▸ EXERCISE INSTRUCTIONS: Down to the last line, transcribe the records verbatim and exclude the images.

▸ EXERCISE MATERIALS:
□ □ □ □

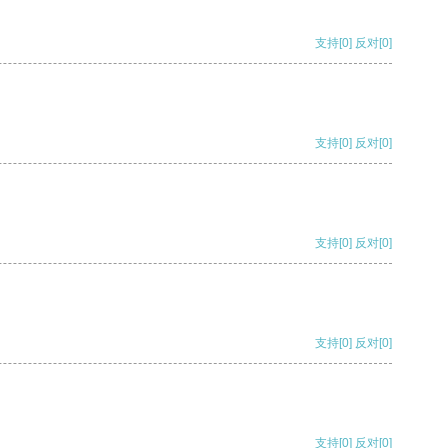
支持
[0]
反对
[0]
支持
[0]
反对
[0]
支持
[0]
反对
[0]
支持
[0]
反对
[0]
支持
[0]
反对
[0]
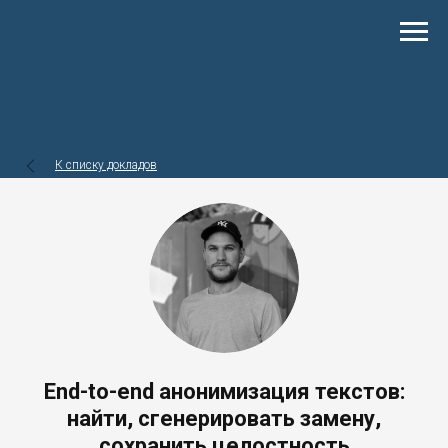
К списку докладов
End-to-end анонимизация текстов:
найти, сгенерировать замену,
сохранить целостность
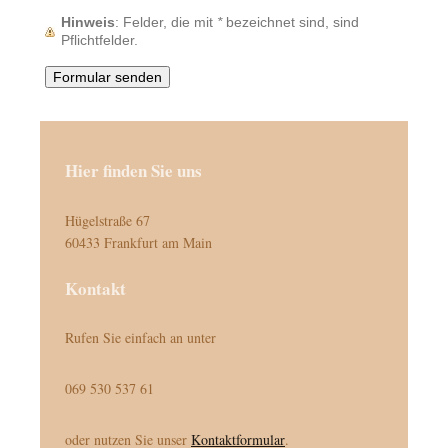
Hinweis
: Felder, die mit
*
bezeichnet sind, sind
Pflichtfelder.
Hier finden Sie uns
Hügelstraße 67
60433 Frankfurt am Main
Kontakt
Rufen Sie einfach an unter
069 530 537 61
oder nutzen Sie unser
Kontaktformular
.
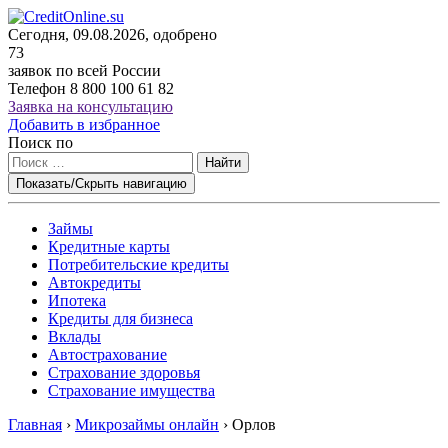
Сегодня, 09.08.2026, одобрено
73
заявок по всей России
Телефон
8 800 100 61 82
Заявка на консультацию
Добавить в избранное
Поиск по
Найти
Показать/Скрыть навигацию
Займы
Кредитные карты
Потребительские кредиты
Автокредиты
Ипотека
Кредиты для бизнеса
Вклады
Автострахование
Страхование здоровья
Страхование имущества
Главная
›
Микрозаймы онлайн
›
Орлов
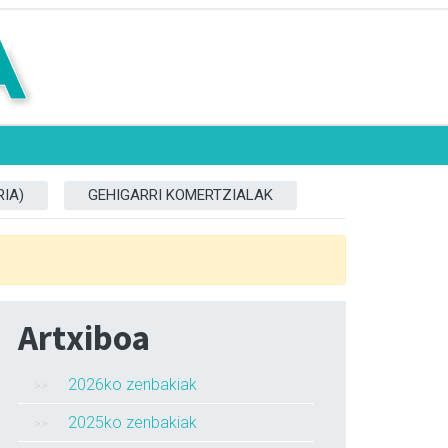
IA)
GEHIGARRI KOMERTZIALAK
Artxiboa
2026ko zenbakiak
2025ko zenbakiak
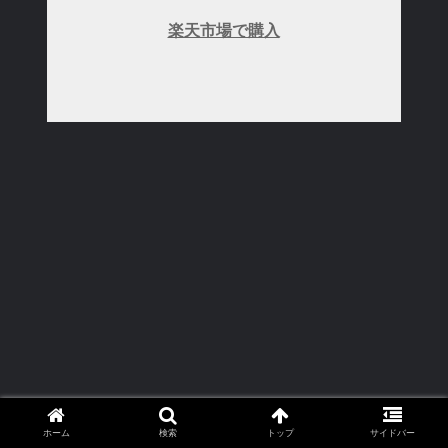
楽天市場で購入
ホーム
検索
トップ
サイドバー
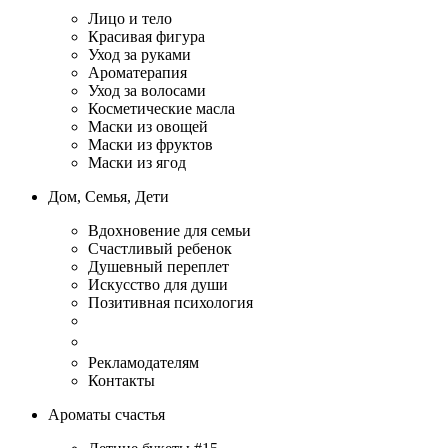
Лицо и тело
Красивая фигура
Уход за руками
Ароматерапия
Уход за волосами
Косметические масла
Маски из овощей
Маски из фруктов
Маски из ягод
Дом, Семья, Дети
Вдохновение для семьи
Счастливый ребенок
Душевный переплет
Искусство для души
Позитивная психология
Рекламодателям
Контакты
Ароматы счастья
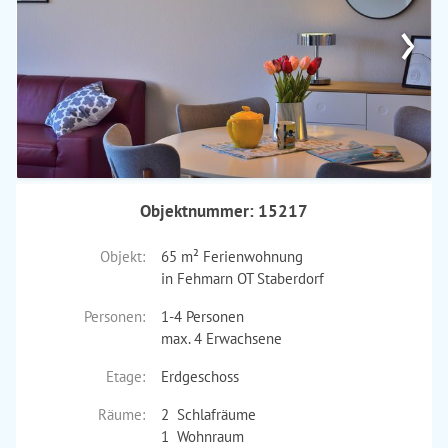
›
Objektnummer: 15217
Objekt:
65 m² Ferienwohnung
in Fehmarn OT Staberdorf
Personen:
1-4 Personen
max. 4 Erwachsene
Etage:
Erdgeschoss
Räume:
2 Schlafräume
1 Wohnraum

□ □ □ □

▸ OUTPUT OF THE TASK:
支持
[0]
反对
[0]
支持
[0]
反对
[0]
支持
[0]
反对
[0]
支持
[0]
反对
[0]
支持
[0]
反对
[0]
К списку докладов
End-to-end анонимизация текстов:
найти, сгенерировать замену,
сохранить целостность
Hinweis
: Felder, die mit
*
bezeichnet sind, sind
Pflichtfelder.
Hier finden Sie uns
Hügelstraße 67
60433 Frankfurt am Main
Kontakt
Rufen Sie einfach an unter
069 530 537 61
oder nutzen Sie unser
Kontaktformular
.
Сегодня, 09.08.2026, одобрено
73
заявок по всей России
Телефон
8 800 100 61 82
Заявка на консультацию
Добавить в избранное
Поиск по
Найти
Показать/Скрыть навигацию
Займы
Кредитные карты
Потребительские кредиты
Автокредиты
Ипотека
Кредиты для бизнеса
Вклады
Автострахование
Страхование здоровья
Страхование имущества
Главная
›
Микрозаймы онлайн
›
Орлов
IA)
GEHIGARRI KOMERTZIALAK
Artxiboa
2026ko zenbakiak
2025ko zenbakiak
楽天市場で購入
ホーム
検索
トップ
サイドバー
Лицо и тело
Красивая фигура
Уход за руками
Ароматерапия
Уход за волосами
Косметические масла
Маски из овощей
Маски из фруктов
Маски из ягод
Дом, Семья, Дети
Вдохновение для семьи
Счастливый ребенок
Душевный переплет
Искусство для души
Позитивная психология
Рекламодателям
Контакты
Ароматы счастья
›
Objektnummer: 15217
Objekt:
65 m² Ferienwohnung
in Fehmarn OT Staberdorf
Personen:
1-4 Personen
max. 4 Erwachsene
Etage:
Erdgeschoss
Räume:
2 Schlafräume
1 Wohnraum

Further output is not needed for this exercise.